Collected data entries:
^^^^^^^^

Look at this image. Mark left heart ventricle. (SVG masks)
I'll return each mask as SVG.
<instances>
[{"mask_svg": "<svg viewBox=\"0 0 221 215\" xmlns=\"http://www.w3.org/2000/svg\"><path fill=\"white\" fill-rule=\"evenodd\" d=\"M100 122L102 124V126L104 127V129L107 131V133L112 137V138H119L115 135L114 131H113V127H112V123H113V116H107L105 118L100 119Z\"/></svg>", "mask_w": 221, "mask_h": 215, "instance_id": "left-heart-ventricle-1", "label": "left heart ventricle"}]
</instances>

^^^^^^^^

» **Problem details**
Having read the records above, print them out again exactly.

» **Answer to the exercise**
Look at this image. Mark left heart ventricle. (SVG masks)
I'll return each mask as SVG.
<instances>
[{"mask_svg": "<svg viewBox=\"0 0 221 215\" xmlns=\"http://www.w3.org/2000/svg\"><path fill=\"white\" fill-rule=\"evenodd\" d=\"M100 122L102 124V126L104 127V129L107 131V133L112 137V138H119L115 135L114 131H113V127H112V123H113V116H107L105 118L100 119Z\"/></svg>", "mask_w": 221, "mask_h": 215, "instance_id": "left-heart-ventricle-1", "label": "left heart ventricle"}]
</instances>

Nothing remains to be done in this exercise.